● What to do: Show every line below where "title" can be found.

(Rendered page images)

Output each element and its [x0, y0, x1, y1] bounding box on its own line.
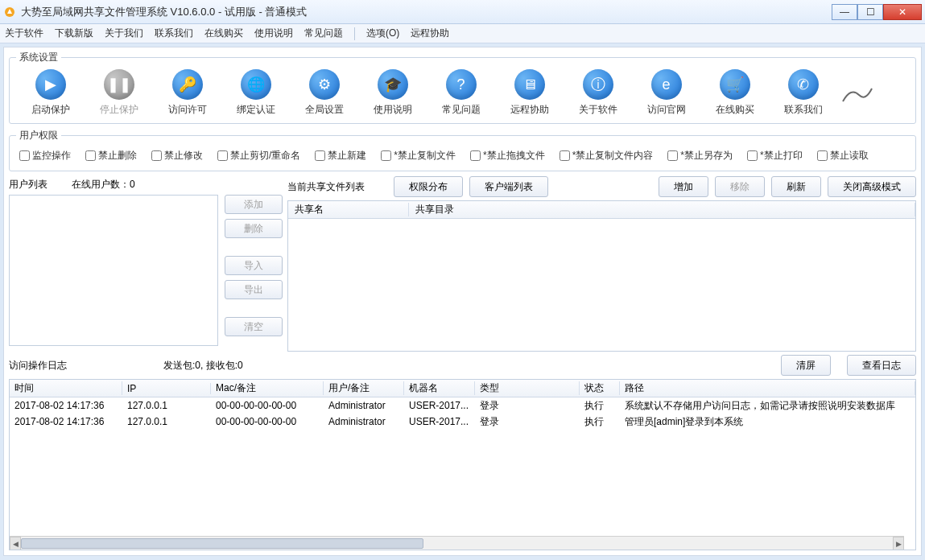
- globe-icon: 🌐: [241, 69, 271, 100]
- scroll-left-icon[interactable]: ◀: [10, 537, 21, 550]
- ie-icon: e: [651, 69, 682, 100]
- log-col-mac: Mac/备注: [211, 381, 324, 395]
- packet-stats: 发送包:0, 接收包:0: [163, 359, 243, 373]
- log-view-button[interactable]: 查看日志: [847, 355, 916, 376]
- user-permissions-legend: 用户权限: [16, 129, 61, 142]
- app-icon: [3, 6, 16, 19]
- userlist-clear-button[interactable]: 清空: [225, 317, 283, 336]
- menu-bar: 关于软件 下载新版 关于我们 联系我们 在线购买 使用说明 常见问题 选项(O)…: [0, 24, 925, 43]
- userlist-delete-button[interactable]: 删除: [225, 219, 283, 238]
- share-col-dir: 共享目录: [409, 203, 915, 216]
- log-table[interactable]: 时间 IP Mac/备注 用户/备注 机器名 类型 状态 路径 2017-08-…: [9, 379, 916, 550]
- log-title: 访问操作日志: [9, 359, 67, 373]
- cart-icon: 🛒: [720, 69, 750, 100]
- menu-separator: [354, 27, 355, 40]
- perm-no-drag-file[interactable]: *禁止拖拽文件: [470, 149, 545, 163]
- remote-icon: 🖥: [514, 69, 545, 100]
- menu-buy-online[interactable]: 在线购买: [204, 27, 243, 40]
- perm-no-copy-content[interactable]: *禁止复制文件内容: [560, 149, 654, 163]
- brand-logo: [837, 69, 878, 117]
- user-list-title: 用户列表: [9, 178, 47, 191]
- client-list-button[interactable]: 客户端列表: [469, 176, 548, 197]
- maximize-button[interactable]: ☐: [857, 4, 883, 20]
- share-add-button[interactable]: 增加: [659, 176, 708, 197]
- log-col-type: 类型: [475, 381, 580, 395]
- perm-monitor[interactable]: 监控操作: [19, 149, 71, 163]
- tb-contact[interactable]: ✆联系我们: [769, 69, 837, 117]
- tb-stop-protect[interactable]: ❚❚停止保护: [85, 69, 153, 117]
- share-remove-button[interactable]: 移除: [715, 176, 765, 197]
- tb-bind-auth[interactable]: 🌐绑定认证: [221, 69, 290, 117]
- menu-options[interactable]: 选项(O): [366, 27, 399, 40]
- question-icon: ?: [446, 69, 477, 100]
- user-list-box[interactable]: [9, 195, 218, 346]
- menu-contact-us[interactable]: 联系我们: [155, 27, 193, 40]
- share-refresh-button[interactable]: 刷新: [771, 176, 821, 197]
- window-title: 大势至局域网共享文件管理系统 V10.6.0.0 - 试用版 - 普通模式: [21, 5, 832, 19]
- share-file-table[interactable]: 共享名 共享目录: [287, 200, 916, 352]
- perm-no-modify[interactable]: 禁止修改: [151, 149, 203, 163]
- log-col-host: 机器名: [404, 381, 475, 395]
- system-settings-group: 系统设置 ▶启动保护 ❚❚停止保护 🔑访问许可 🌐绑定认证 ⚙全局设置 🎓使用说…: [9, 51, 916, 124]
- tb-usage[interactable]: 🎓使用说明: [358, 69, 427, 117]
- menu-about-software[interactable]: 关于软件: [5, 27, 43, 40]
- log-row[interactable]: 2017-08-02 14:17:36 127.0.0.1 00-00-00-0…: [10, 397, 915, 414]
- info-icon: ⓘ: [583, 69, 613, 100]
- tb-start-protect[interactable]: ▶启动保护: [16, 69, 85, 117]
- perm-no-print[interactable]: *禁止打印: [747, 149, 803, 163]
- user-permissions-group: 用户权限 监控操作 禁止删除 禁止修改 禁止剪切/重命名 禁止新建 *禁止复制文…: [9, 129, 916, 171]
- log-col-time: 时间: [10, 381, 122, 395]
- online-user-count: 在线用户数：0: [72, 178, 135, 191]
- tb-global-settings[interactable]: ⚙全局设置: [290, 69, 358, 117]
- log-col-user: 用户/备注: [324, 381, 404, 395]
- key-icon: 🔑: [172, 69, 203, 100]
- log-row[interactable]: 2017-08-02 14:17:36 127.0.0.1 00-00-00-0…: [10, 414, 915, 430]
- menu-about-us[interactable]: 关于我们: [105, 27, 143, 40]
- scroll-thumb[interactable]: [21, 538, 423, 549]
- tb-access-permit[interactable]: 🔑访问许可: [153, 69, 221, 117]
- tb-website[interactable]: e访问官网: [632, 69, 700, 117]
- phone-icon: ✆: [788, 69, 819, 100]
- perm-no-delete[interactable]: 禁止删除: [85, 149, 137, 163]
- perm-no-save-as[interactable]: *禁止另存为: [667, 149, 733, 163]
- work-area: 系统设置 ▶启动保护 ❚❚停止保护 🔑访问许可 🌐绑定认证 ⚙全局设置 🎓使用说…: [3, 47, 922, 556]
- perm-no-read[interactable]: 禁止读取: [817, 149, 869, 163]
- play-icon: ▶: [35, 69, 66, 100]
- minimize-button[interactable]: —: [832, 4, 857, 20]
- gear-icon: ⚙: [309, 69, 340, 100]
- perm-no-create[interactable]: 禁止新建: [315, 149, 366, 163]
- share-list-title: 当前共享文件列表: [287, 180, 365, 194]
- log-clear-button[interactable]: 清屏: [781, 355, 831, 376]
- share-col-name: 共享名: [288, 203, 409, 216]
- title-bar: 大势至局域网共享文件管理系统 V10.6.0.0 - 试用版 - 普通模式 — …: [0, 0, 925, 24]
- log-col-ip: IP: [122, 383, 211, 394]
- log-col-status: 状态: [580, 381, 620, 395]
- tb-about[interactable]: ⓘ关于软件: [564, 69, 632, 117]
- system-settings-legend: 系统设置: [16, 51, 61, 64]
- tb-remote[interactable]: 🖥远程协助: [495, 69, 564, 117]
- book-icon: 🎓: [378, 69, 408, 100]
- menu-faq[interactable]: 常见问题: [304, 27, 343, 40]
- pause-icon: ❚❚: [104, 69, 134, 100]
- tb-faq[interactable]: ?常见问题: [427, 69, 495, 117]
- perm-distribution-button[interactable]: 权限分布: [394, 176, 463, 197]
- perm-no-copy-file[interactable]: *禁止复制文件: [381, 149, 456, 163]
- scroll-right-icon[interactable]: ▶: [893, 537, 904, 550]
- close-button[interactable]: ✕: [883, 4, 922, 20]
- close-advanced-mode-button[interactable]: 关闭高级模式: [828, 176, 916, 197]
- menu-remote-assist[interactable]: 远程协助: [411, 27, 449, 40]
- userlist-import-button[interactable]: 导入: [225, 256, 283, 275]
- userlist-add-button[interactable]: 添加: [225, 195, 283, 214]
- log-col-path: 路径: [620, 381, 915, 395]
- perm-no-cut-rename[interactable]: 禁止剪切/重命名: [217, 149, 300, 163]
- userlist-export-button[interactable]: 导出: [225, 280, 283, 299]
- horizontal-scrollbar[interactable]: ◀ ▶: [10, 536, 904, 550]
- menu-download-new[interactable]: 下载新版: [55, 27, 93, 40]
- menu-usage[interactable]: 使用说明: [254, 27, 293, 40]
- tb-buy[interactable]: 🛒在线购买: [700, 69, 769, 117]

● Solution to the problem:
- log-title: 访问操作日志: [9, 359, 67, 373]
- user-list-title: 用户列表: [9, 178, 47, 191]
- window-title: 大势至局域网共享文件管理系统 V10.6.0.0 - 试用版 - 普通模式: [21, 5, 832, 19]
- share-list-title: 当前共享文件列表: [287, 180, 365, 194]
- title-bar: 大势至局域网共享文件管理系统 V10.6.0.0 - 试用版 - 普通模式 — …: [0, 0, 925, 24]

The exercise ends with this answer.